Filed under: Capitalism, Economy, Health Care, Junk Science, National Security, Taxes | Tags: The Obama Administration, The Opinions of the Elites, The Political War
Time Magazine’s Mark Halperin writes on “Why Obama is Losing the Political War.”
With the exception of core Obama Administration loyalists, most politically engaged elites have reached the same conclusions: the White House is in over its head, isolated, insular, arrogant and clueless about how to get along with or persuade members of Congress, the media, the business community or working-class voters. This view is held by Fox News pundits, executives and anchors at the major old-media outlets, reporters who cover the White House, Democratic and Republican congressional leaders and governors, many Democratic business people who raised big money for Obama in 2008, and even some members of the Administration just beyond the inner circle.

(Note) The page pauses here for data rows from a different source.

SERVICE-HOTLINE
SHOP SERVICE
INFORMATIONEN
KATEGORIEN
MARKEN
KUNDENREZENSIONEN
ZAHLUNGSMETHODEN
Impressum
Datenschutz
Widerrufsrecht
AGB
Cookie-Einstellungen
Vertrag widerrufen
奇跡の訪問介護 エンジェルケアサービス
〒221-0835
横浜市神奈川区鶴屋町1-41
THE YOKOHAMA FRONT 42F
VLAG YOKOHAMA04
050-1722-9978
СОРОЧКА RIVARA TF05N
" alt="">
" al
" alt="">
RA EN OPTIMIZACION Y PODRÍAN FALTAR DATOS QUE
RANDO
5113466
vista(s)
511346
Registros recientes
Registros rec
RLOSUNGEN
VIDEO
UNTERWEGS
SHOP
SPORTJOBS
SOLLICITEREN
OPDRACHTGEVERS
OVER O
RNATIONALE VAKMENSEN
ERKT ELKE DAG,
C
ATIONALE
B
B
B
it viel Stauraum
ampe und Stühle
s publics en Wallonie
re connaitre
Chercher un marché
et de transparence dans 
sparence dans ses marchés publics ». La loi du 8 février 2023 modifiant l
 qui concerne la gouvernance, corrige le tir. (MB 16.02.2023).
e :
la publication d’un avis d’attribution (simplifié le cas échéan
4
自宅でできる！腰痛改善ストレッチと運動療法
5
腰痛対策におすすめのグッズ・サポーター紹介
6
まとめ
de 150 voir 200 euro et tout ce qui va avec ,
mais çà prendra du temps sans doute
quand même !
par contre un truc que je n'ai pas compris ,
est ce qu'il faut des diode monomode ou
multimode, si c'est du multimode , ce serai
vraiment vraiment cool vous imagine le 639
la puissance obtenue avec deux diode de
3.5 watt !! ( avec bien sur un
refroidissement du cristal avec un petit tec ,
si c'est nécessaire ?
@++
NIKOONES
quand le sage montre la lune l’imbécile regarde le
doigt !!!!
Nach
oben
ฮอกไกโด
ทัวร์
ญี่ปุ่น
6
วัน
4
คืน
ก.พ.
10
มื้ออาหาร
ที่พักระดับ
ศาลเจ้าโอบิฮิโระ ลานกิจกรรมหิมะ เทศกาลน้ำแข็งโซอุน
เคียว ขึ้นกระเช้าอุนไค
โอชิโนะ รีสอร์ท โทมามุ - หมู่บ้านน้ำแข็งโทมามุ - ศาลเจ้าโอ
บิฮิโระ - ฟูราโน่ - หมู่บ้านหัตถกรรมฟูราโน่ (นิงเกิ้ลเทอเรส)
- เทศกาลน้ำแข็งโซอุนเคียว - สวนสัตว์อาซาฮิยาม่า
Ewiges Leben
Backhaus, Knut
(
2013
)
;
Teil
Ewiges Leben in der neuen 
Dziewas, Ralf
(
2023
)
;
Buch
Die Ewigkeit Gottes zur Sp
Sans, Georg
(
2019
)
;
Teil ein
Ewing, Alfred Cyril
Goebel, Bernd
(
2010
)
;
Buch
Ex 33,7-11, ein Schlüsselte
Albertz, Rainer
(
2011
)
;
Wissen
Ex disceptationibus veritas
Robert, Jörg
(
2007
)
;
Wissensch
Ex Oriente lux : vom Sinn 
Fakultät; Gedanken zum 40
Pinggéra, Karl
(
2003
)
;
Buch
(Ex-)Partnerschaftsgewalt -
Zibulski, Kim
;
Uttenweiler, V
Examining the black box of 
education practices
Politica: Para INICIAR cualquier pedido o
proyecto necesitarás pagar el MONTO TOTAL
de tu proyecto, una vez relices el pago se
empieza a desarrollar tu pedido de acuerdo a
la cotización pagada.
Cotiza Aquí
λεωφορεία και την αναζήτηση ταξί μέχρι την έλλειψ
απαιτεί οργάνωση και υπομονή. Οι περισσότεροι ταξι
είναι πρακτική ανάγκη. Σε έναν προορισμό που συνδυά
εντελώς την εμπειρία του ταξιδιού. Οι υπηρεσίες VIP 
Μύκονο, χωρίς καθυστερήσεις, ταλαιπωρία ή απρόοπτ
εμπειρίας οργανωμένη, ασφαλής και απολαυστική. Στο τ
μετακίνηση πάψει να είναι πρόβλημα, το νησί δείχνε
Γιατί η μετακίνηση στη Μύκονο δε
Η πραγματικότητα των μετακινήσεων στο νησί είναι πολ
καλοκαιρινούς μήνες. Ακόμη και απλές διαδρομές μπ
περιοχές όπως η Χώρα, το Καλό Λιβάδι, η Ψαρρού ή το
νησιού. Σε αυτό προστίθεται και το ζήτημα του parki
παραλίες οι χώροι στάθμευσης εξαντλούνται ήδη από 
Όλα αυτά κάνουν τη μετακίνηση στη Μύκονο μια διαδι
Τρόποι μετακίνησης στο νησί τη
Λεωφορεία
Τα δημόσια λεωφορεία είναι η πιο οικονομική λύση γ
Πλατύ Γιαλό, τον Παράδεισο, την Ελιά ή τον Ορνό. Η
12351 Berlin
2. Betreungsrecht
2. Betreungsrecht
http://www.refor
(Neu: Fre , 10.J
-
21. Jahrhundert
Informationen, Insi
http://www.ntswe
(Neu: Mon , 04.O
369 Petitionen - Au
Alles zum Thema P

On Friday, after the release of the latest bleak unemployment data — the last major jobs figures before the midterms — Obama said, “Putting the American people back to work, expanding opportunity, rebuilding the economic security of the middle class is the moral and national challenge of our time.” But elites feel the President has failed to meet that challenge and are convinced he will be unable to do so in the remainder of his term. Moreover, there is a growing perception that Obama’s decisions are causing harm — that businesses are being hurt by the Administration’s legislation and that economic recovery is stalling because of the uncertainty surrounding energy policy, health care, deficits, housing, immigration and spending.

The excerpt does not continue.